• **Requirement**: After reading each line of the entries, give the number of lines that contain "item" and nothing else.

*** Opening Data for analysis ***

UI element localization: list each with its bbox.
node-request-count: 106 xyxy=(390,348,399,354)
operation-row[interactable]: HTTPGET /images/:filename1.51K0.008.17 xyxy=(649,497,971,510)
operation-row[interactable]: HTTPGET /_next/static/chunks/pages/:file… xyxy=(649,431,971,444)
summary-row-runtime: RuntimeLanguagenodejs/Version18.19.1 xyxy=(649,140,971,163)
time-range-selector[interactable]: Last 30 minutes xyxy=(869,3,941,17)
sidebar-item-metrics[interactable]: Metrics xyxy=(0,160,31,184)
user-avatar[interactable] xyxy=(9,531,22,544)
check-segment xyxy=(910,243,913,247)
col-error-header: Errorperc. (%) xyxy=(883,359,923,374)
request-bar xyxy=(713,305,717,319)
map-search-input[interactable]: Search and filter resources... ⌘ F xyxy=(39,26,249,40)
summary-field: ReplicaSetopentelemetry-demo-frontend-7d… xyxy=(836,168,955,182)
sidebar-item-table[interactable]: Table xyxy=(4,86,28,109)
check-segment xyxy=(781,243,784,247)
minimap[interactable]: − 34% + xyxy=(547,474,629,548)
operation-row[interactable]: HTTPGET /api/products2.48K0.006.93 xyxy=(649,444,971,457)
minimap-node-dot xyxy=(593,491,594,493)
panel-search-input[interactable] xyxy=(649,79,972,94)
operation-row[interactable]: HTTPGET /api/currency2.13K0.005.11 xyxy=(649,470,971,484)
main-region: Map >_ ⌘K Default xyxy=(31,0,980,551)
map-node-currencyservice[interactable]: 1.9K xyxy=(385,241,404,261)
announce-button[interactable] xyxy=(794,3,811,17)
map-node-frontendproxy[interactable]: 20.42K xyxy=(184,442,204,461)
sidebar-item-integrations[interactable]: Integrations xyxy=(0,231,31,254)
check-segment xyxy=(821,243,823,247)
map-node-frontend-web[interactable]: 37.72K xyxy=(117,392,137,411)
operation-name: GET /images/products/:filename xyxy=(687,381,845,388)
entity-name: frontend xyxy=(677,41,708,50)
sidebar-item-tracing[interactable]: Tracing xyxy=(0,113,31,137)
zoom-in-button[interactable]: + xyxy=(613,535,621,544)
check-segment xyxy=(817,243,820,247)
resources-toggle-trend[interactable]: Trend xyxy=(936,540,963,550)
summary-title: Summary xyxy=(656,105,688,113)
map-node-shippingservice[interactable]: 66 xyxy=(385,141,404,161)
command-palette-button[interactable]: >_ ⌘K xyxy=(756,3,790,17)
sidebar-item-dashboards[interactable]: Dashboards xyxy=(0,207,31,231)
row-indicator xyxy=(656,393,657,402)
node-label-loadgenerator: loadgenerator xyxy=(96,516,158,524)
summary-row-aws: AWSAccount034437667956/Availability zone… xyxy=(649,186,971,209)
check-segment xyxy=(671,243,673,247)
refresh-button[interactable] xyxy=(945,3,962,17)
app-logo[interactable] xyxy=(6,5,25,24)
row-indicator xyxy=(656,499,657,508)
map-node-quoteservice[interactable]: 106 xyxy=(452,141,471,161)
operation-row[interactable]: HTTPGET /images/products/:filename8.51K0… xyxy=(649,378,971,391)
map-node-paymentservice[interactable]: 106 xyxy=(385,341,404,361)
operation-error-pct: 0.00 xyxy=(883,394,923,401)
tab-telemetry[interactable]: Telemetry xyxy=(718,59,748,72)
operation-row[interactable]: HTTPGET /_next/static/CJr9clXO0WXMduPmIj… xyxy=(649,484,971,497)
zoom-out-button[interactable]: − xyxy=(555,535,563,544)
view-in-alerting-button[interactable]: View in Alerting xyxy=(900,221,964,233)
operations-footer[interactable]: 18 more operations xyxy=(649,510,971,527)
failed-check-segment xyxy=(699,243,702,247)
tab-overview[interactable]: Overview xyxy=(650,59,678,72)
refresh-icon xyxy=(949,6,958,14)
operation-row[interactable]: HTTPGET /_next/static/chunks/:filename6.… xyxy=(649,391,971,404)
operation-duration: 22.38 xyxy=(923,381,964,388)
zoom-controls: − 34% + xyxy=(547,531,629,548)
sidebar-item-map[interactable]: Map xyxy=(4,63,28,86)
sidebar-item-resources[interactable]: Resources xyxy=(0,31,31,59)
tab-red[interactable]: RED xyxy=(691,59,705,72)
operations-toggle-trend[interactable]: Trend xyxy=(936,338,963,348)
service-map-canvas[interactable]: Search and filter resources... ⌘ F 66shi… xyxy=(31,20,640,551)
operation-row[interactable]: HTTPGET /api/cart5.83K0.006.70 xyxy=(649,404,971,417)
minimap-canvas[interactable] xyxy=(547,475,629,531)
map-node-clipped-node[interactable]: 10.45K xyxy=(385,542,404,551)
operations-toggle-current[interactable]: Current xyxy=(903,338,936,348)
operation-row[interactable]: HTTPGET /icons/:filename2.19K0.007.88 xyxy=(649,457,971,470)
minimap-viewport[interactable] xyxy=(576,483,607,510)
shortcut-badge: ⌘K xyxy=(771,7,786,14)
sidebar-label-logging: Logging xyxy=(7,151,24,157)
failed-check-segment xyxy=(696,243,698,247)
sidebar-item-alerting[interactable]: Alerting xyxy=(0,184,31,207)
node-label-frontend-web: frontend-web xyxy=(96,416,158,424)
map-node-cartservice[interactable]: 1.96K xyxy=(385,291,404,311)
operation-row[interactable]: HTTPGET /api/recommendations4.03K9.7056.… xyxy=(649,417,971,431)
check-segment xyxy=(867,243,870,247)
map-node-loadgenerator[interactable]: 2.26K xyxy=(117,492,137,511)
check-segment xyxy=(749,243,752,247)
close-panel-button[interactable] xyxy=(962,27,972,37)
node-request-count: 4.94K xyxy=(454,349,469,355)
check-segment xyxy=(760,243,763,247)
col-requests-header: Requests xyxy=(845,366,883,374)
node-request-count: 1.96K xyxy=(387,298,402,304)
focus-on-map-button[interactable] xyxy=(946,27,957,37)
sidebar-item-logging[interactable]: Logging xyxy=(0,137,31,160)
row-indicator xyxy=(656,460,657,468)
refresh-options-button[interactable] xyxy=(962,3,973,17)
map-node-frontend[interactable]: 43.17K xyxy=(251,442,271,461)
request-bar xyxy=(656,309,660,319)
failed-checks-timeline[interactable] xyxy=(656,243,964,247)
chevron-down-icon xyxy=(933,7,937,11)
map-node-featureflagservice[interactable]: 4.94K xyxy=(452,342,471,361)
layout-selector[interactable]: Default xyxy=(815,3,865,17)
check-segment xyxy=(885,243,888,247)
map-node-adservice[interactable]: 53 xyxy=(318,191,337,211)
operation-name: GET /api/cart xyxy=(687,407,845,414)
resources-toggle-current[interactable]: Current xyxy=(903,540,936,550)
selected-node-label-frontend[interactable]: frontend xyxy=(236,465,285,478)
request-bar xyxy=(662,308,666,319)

*** Closing Data for analysis ***

• **Answer section**: 9